*TRY IT*: Your task is to retype every entry exactly while omitting the pictures.

#### RECORDED DATA

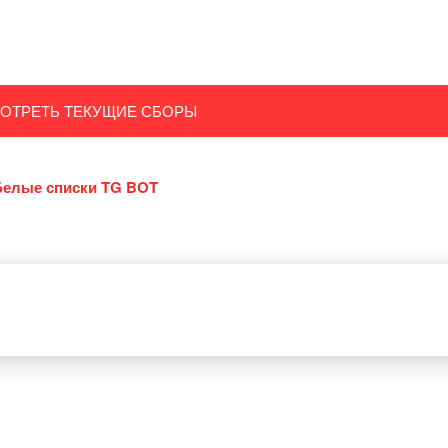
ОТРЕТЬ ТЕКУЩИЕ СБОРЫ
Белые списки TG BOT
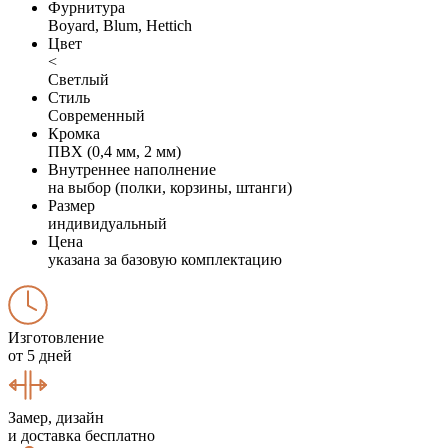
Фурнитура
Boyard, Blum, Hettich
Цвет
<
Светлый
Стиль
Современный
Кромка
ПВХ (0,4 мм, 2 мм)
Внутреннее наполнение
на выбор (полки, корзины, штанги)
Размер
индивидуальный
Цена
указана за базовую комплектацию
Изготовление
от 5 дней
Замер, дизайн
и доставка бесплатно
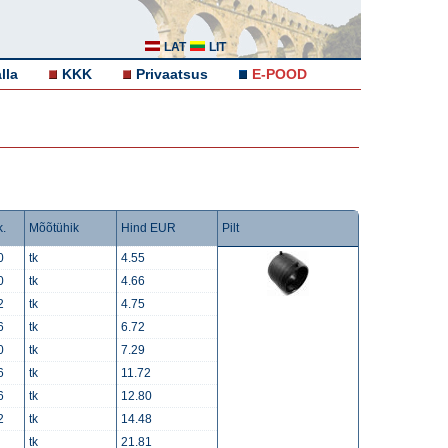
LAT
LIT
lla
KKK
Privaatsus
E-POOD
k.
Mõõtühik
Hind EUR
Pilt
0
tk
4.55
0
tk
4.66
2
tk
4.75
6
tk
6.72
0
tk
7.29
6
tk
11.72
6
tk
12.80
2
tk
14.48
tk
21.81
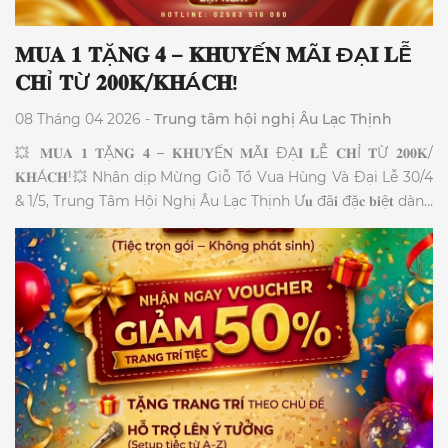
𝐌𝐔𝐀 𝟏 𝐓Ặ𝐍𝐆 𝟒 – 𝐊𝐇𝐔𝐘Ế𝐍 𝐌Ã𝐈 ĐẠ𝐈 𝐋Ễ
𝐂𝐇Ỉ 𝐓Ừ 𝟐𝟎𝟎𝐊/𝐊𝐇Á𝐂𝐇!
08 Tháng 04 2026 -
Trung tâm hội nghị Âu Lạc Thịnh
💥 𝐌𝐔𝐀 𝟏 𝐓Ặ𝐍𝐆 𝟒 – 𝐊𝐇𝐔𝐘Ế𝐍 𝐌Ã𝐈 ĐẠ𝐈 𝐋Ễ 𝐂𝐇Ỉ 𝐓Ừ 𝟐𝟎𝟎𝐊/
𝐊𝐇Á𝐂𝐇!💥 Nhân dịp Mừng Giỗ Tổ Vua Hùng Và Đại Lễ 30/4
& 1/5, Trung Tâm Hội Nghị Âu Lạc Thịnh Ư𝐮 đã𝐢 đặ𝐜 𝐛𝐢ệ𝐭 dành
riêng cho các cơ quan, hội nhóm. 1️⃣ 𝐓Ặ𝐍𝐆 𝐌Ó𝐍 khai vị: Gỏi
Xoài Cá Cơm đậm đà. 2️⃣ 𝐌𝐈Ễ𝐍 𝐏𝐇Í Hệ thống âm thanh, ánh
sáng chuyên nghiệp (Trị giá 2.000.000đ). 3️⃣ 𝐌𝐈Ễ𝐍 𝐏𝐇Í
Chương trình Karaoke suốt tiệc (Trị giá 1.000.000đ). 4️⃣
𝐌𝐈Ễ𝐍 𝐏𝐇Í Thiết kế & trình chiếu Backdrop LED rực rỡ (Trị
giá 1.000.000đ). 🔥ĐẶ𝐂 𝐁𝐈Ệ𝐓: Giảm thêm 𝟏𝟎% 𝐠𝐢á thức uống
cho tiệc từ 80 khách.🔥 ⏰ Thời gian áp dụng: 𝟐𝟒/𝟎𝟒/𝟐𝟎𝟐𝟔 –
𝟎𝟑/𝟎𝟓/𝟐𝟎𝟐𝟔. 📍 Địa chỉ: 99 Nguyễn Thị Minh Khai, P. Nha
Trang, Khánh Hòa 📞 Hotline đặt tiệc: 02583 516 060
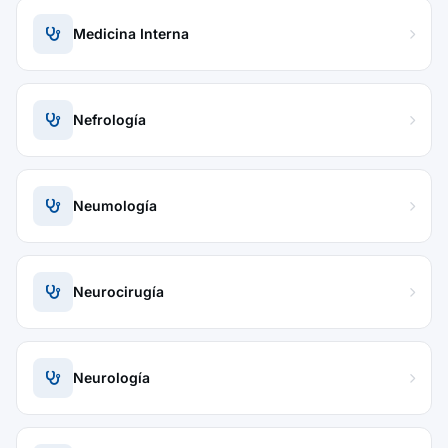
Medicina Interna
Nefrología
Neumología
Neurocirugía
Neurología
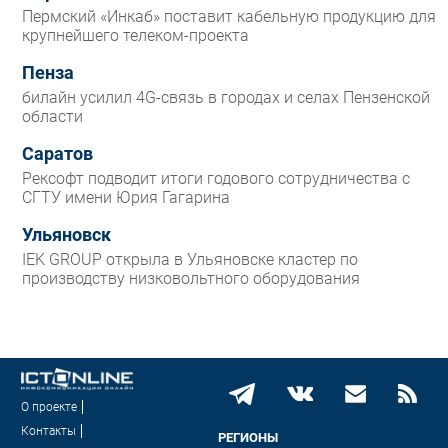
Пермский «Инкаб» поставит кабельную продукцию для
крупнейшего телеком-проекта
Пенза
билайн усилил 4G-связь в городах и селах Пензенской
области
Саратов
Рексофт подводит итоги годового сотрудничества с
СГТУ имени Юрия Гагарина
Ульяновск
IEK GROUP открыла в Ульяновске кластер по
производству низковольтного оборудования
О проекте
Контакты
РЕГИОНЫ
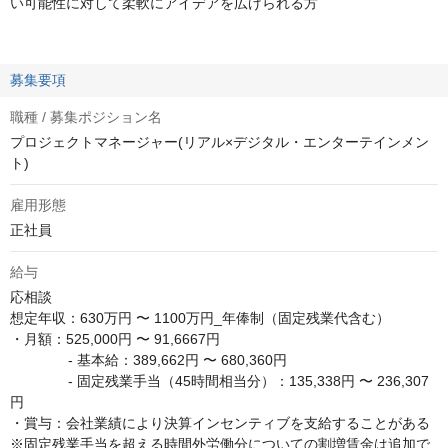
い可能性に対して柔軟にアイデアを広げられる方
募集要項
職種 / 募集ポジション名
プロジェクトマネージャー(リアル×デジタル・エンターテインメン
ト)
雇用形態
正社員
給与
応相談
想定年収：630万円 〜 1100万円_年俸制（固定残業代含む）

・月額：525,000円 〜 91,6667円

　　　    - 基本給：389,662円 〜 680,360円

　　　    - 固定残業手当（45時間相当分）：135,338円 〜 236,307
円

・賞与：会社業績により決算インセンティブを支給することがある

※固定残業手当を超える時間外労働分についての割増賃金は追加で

########

*RESULT BELOW*:
ОТРЕТЬ ТЕКУЩИЕ СБОРЫ
Белые списки TG BOT
Фурнитура
Boyard, Blum, Hettich
Цвет
<
Светлый
Стиль
Современный
Кромка
ПВХ (0,4 мм, 2 мм)
Внутреннее наполнение
на выбор (полки, корзины, штанги)
Размер
индивидуальный
Цена
указана за базовую комплектацию
Изготовление
от 5 дней
Замер, дизайн
и доставка бесплатно
LAT
LIT
lla
KKK
Privaatsus
E-POOD
k.
Mõõtühik
Hind EUR
Pilt
0
tk
4.55
0
tk
4.66
2
tk
4.75
6
tk
6.72
0
tk
7.29
6
tk
11.72
6
tk
12.80
2
tk
14.48
tk
21.81
𝐌𝐔𝐀 𝟏 𝐓Ặ𝐍𝐆 𝟒 – 𝐊𝐇𝐔𝐘Ế𝐍 𝐌Ã𝐈 ĐẠ𝐈 𝐋Ễ
𝐂𝐇Ỉ 𝐓Ừ 𝟐𝟎𝟎𝐊/𝐊𝐇Á𝐂𝐇!
08 Tháng 04 2026 -
Trung tâm hội nghị Âu Lạc Thịnh
💥 𝐌𝐔𝐀 𝟏 𝐓Ặ𝐍𝐆 𝟒 – 𝐊𝐇𝐔𝐘Ế𝐍 𝐌Ã𝐈 ĐẠ𝐈 𝐋Ễ 𝐂𝐇Ỉ 𝐓Ừ 𝟐𝟎𝟎𝐊/
𝐊𝐇Á𝐂𝐇!💥 Nhân dịp Mừng Giỗ Tổ Vua Hùng Và Đại Lễ 30/4
& 1/5, Trung Tâm Hội Nghị Âu Lạc Thịnh Ư𝐮 đã𝐢 đặ𝐜 𝐛𝐢ệ𝐭 dành
riêng cho các cơ quan, hội nhóm. 1️⃣ 𝐓Ặ𝐍𝐆 𝐌Ó𝐍 khai vị: Gỏi
Xoài Cá Cơm đậm đà. 2️⃣ 𝐌𝐈Ễ𝐍 𝐏𝐇Í Hệ thống âm thanh, ánh
sáng chuyên nghiệp (Trị giá 2.000.000đ). 3️⃣ 𝐌𝐈Ễ𝐍 𝐏𝐇Í
Chương trình Karaoke suốt tiệc (Trị giá 1.000.000đ). 4️⃣
𝐌𝐈Ễ𝐍 𝐏𝐇Í Thiết kế & trình chiếu Backdrop LED rực rỡ (Trị
giá 1.000.000đ). 🔥ĐẶ𝐂 𝐁𝐈Ệ𝐓: Giảm thêm 𝟏𝟎% 𝐠𝐢á thức uống
cho tiệc từ 80 khách.🔥 ⏰ Thời gian áp dụng: 𝟐𝟒/𝟎𝟒/𝟐𝟎𝟐𝟔 –
𝟎𝟑/𝟎𝟓/𝟐𝟎𝟐𝟔. 📍 Địa chỉ: 99 Nguyễn Thị Minh Khai, P. Nha
Trang, Khánh Hòa 📞 Hotline đặt tiệc: 02583 516 060
Medicina Interna
Nefrología
Neumología
Neurocirugía
Neurología
Пермский «Инкаб» поставит кабельную продукцию для
крупнейшего телеком-проекта
Пенза
билайн усилил 4G-связь в городах и селах Пензенской
области
Саратов
Рексофт подводит итоги годового сотрудничества с
СГТУ имени Юрия Гагарина
Ульяновск
IEK GROUP открыла в Ульяновске кластер по
производству низковольтного оборудования
О проекте
Контакты
РЕГИОНЫ
い可能性に対して柔軟にアイデアを広げられる方
募集要項
職種 / 募集ポジション名
プロジェクトマネージャー(リアル×デジタル・エンターテインメン
ト)
雇用形態
正社員
給与
応相談
想定年収：630万円 〜 1100万円_年俸制（固定残業代含む）

・月額：525,000円 〜 91,6667円

　　　    - 基本給：389,662円 〜 680,360円

　　　    - 固定残業手当（45時間相当分）：135,338円 〜 236,307
円

・賞与：会社業績により決算インセンティブを支給することがある

※固定残業手当を超える時間外労働分についての割増賃金は追加で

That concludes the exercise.